**Information provided:**
▼

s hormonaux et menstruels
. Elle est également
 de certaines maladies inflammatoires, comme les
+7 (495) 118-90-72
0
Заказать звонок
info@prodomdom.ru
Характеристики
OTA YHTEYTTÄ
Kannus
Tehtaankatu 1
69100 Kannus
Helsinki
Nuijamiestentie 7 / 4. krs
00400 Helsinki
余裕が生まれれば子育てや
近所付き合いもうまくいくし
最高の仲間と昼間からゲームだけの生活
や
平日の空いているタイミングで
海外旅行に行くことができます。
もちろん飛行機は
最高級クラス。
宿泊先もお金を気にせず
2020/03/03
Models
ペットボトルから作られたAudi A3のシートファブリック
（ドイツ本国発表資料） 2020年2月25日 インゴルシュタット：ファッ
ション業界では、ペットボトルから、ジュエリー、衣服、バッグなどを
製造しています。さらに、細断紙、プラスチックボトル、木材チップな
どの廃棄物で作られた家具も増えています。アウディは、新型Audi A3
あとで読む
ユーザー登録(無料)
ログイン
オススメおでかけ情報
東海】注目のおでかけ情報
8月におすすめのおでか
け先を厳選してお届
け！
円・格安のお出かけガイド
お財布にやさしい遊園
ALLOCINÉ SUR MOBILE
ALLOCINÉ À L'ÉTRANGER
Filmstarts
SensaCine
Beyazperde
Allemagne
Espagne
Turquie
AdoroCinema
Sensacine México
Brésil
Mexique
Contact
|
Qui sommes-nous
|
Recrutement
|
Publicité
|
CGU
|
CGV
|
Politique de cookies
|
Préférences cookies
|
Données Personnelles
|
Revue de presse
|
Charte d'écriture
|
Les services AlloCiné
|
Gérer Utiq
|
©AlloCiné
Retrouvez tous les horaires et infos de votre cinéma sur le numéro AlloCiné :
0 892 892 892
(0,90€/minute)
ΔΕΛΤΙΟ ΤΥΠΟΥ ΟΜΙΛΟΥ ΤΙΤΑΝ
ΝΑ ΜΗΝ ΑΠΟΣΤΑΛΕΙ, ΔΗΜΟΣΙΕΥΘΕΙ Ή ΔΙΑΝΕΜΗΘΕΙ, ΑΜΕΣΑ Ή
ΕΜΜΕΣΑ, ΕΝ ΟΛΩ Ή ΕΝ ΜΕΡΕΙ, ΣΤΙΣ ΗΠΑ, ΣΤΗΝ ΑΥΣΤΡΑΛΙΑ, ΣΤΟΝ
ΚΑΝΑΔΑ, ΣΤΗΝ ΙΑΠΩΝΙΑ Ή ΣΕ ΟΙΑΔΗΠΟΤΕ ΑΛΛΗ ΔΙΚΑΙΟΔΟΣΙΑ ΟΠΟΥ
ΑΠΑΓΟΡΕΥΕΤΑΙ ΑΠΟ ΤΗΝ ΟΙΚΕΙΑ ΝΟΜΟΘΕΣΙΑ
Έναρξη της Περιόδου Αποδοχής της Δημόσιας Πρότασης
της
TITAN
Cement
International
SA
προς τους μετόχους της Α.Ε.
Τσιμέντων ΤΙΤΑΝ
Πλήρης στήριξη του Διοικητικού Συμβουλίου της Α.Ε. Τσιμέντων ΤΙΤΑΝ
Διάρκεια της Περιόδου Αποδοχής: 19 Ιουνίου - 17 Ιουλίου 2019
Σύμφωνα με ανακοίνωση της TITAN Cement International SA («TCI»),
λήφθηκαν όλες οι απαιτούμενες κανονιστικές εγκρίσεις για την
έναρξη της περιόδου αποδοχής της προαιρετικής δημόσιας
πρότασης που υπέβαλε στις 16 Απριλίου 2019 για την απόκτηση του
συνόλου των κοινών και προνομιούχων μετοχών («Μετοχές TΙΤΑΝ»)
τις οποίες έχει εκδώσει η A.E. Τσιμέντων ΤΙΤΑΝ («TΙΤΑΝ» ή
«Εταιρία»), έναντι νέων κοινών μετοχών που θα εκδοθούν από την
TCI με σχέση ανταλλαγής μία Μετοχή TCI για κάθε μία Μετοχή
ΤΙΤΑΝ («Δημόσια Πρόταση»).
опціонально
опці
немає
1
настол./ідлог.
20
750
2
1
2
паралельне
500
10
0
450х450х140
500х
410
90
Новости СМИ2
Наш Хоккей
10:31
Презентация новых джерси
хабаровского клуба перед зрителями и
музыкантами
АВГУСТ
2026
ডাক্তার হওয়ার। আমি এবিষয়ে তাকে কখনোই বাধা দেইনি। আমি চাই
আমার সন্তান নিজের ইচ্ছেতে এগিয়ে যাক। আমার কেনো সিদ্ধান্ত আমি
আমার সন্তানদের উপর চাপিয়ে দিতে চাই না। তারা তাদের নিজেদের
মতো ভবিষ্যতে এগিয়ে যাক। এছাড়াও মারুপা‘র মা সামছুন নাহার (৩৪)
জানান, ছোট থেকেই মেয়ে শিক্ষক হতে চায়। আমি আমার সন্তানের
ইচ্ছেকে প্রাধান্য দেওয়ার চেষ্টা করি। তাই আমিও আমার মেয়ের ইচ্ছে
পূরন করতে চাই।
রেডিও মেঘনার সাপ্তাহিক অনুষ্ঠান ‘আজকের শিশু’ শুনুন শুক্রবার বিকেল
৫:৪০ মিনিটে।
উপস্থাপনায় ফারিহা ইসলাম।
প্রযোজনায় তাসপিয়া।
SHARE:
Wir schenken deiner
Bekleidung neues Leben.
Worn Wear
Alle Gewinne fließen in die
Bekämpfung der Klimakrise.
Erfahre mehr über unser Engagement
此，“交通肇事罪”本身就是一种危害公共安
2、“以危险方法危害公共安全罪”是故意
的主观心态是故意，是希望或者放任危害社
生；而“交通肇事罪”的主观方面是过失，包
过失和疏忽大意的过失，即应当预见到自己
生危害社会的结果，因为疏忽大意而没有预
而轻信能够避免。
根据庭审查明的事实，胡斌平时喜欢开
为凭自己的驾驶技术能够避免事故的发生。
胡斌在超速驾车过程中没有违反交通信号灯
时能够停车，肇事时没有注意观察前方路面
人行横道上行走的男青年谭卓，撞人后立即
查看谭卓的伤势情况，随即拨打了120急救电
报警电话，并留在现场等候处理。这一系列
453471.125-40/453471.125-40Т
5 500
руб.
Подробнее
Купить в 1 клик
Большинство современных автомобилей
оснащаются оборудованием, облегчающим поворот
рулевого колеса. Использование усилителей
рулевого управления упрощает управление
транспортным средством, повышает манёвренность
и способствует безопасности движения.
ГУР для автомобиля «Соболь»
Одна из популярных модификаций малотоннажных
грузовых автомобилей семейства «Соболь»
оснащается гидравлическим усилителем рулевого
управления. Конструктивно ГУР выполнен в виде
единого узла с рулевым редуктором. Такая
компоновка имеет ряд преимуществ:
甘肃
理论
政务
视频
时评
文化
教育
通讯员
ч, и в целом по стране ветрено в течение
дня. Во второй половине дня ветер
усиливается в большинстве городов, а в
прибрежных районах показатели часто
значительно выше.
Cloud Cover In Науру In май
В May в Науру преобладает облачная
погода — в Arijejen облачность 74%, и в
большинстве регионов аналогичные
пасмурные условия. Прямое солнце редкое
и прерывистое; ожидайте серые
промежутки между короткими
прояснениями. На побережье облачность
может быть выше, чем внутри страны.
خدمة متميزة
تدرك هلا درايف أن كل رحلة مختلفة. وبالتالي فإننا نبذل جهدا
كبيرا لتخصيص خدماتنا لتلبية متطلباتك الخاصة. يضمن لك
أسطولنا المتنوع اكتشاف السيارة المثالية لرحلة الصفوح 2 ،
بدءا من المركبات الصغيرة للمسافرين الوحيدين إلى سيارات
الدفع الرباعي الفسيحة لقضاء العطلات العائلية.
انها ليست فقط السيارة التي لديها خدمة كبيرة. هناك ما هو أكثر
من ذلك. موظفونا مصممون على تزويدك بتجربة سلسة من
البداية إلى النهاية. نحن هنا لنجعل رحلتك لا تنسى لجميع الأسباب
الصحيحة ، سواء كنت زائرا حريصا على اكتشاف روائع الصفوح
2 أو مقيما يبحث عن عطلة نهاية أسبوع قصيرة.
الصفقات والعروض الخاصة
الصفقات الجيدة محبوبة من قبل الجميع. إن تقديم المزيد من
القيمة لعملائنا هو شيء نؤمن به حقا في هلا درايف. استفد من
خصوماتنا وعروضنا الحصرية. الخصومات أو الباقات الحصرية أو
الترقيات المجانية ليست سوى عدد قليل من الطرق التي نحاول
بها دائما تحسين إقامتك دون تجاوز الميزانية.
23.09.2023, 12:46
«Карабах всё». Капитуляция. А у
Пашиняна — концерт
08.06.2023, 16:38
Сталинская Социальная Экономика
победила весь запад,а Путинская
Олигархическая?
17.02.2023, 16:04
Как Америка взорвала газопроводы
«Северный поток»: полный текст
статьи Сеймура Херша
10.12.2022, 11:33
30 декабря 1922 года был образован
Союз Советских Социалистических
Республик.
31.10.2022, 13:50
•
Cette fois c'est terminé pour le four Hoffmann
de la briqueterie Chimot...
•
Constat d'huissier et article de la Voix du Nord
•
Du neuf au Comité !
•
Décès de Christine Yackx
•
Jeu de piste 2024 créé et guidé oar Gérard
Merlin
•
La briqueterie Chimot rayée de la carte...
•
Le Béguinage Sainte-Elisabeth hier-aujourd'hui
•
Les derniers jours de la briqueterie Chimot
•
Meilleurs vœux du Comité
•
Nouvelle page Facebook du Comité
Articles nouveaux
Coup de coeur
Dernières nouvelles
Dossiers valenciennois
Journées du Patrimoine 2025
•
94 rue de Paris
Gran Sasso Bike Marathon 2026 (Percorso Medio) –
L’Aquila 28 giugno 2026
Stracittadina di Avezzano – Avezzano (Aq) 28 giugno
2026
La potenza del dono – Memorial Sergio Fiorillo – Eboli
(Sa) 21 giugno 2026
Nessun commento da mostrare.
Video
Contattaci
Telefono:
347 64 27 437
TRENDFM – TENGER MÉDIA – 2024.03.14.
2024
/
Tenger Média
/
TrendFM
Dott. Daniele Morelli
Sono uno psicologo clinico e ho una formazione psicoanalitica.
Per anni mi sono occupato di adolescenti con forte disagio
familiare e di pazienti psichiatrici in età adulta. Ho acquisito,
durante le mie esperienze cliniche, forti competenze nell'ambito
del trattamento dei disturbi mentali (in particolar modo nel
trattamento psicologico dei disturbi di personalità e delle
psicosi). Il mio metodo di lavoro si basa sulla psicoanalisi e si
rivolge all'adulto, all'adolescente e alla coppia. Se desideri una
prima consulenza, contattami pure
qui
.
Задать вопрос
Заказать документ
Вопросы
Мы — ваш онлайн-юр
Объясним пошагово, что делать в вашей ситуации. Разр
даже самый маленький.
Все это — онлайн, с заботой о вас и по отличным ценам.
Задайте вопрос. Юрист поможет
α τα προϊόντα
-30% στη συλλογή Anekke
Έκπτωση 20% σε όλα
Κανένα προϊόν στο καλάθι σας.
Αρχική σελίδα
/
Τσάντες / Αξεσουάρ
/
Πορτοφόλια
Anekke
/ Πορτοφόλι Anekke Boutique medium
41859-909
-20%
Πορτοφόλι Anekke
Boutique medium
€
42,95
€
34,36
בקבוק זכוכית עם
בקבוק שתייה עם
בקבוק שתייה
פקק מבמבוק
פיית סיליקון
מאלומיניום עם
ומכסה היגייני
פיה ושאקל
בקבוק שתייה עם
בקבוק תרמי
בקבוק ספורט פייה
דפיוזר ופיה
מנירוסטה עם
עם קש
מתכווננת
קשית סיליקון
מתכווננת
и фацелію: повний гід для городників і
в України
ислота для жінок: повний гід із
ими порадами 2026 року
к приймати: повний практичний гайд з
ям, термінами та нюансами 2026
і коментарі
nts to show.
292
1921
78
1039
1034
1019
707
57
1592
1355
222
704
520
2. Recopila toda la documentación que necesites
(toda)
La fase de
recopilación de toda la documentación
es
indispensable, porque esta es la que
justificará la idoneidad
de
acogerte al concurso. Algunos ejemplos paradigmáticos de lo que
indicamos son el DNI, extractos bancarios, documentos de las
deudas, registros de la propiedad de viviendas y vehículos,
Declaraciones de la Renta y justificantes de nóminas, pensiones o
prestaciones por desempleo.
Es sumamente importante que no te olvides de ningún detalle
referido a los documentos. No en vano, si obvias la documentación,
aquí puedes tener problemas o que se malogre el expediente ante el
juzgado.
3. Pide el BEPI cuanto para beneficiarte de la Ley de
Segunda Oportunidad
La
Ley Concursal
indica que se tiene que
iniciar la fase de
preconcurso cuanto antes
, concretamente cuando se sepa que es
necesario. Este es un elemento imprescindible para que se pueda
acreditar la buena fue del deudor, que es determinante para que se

▲

**Exercise directions:**
Exact duplication is required for the lines above, from the line that contains "الصفقات والعروض الخاصة" to the line that contains "Как Америка взорвала газопроводы", inclusive; omit all others.

**Task response:**
الصفقات والعروض الخاصة
الصفقات الجيدة محبوبة من قبل الجميع. إن تقديم المزيد من
القيمة لعملائنا هو شيء نؤمن به حقا في هلا درايف. استفد من
خصوماتنا وعروضنا الحصرية. الخصومات أو الباقات الحصرية أو
الترقيات المجانية ليست سوى عدد قليل من الطرق التي نحاول
بها دائما تحسين إقامتك دون تجاوز الميزانية.
23.09.2023, 12:46
«Карабах всё». Капитуляция. А у
Пашиняна — концерт
08.06.2023, 16:38
Сталинская Социальная Экономика
победила весь запад,а Путинская
Олигархическая?
17.02.2023, 16:04
Как Америка взорвала газопроводы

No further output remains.